As Hampton argues in the following chapter, “Ramblin’ Boy: ‘Protest’ and the Art of Adaptation,” Dylan invents a new type of Guthrie/hobo figure to inhabit. This figure stands between the world of his primary listeners (white, college-educated members of the folk revival) and that of his sources (Hampton singles out African-American blues). Dylan deploys a kind of semantic wandering in fashioning this “rambling” figure. “[T]he invention of a new type of hobo,” writes Hampton, “is linked to the collage style of writing”:

Indeed, the two phenomena—the performing identity and the style of the lyric—are two sides of the same coin.
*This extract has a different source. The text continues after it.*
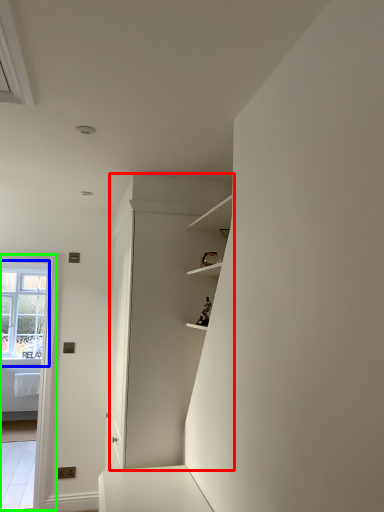 Question: Which object is positioned farthest from dresser (highlighted by a red box)? Select from window (highlighted by a blue box) and glass door (highlighted by a green box).

Choices:
 (A) window
 (B) glass door

Answer: (A)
The rambling boy is the thematic embodiment of the poetic technique shaping Dylan’s lyric style. Dylan’s composite lyricism, drawing on both working-class American idioms and “exotic” imported song forms, is the manifestation, at the level of form, of his mercurial persona, and vice versa. It is impossible to say which one generates the other. (50-51)

His songs (that is, the words and the music) offer performative sites where affect can be mapped, historical perspectives can be challenged, and literature can make urgent demands upon an engaged listener. The method of Dylan’s “composite” poetics produces lyrical and musical fragments. The result of his songs’ interrogation of their own coming-into-being is a dedicated iconoclasm.

“Someone else is speakin’ with my mouth,” Dylan sings on 1983’s Infidels. The line figures as a typical pronouncement of the doubled nature of language and performance in Dylan’s allusive art, suggesting anything from the echt-Romantic trope of the artist as merely the Aeolian harp the Muse(s) might deign to plug into the PA system, to the eyeball-and-cigarette Cubist-portraiture smoked and punched into place by the railroad man in “Stuck Inside of Mobile with the Memphis Blues Again.” This disfiguration aligns with that song’s lament about the artist’s existence as one filled with endlessly unspooling tape reels onto which he repeats refrains and echoes and reconfigures words.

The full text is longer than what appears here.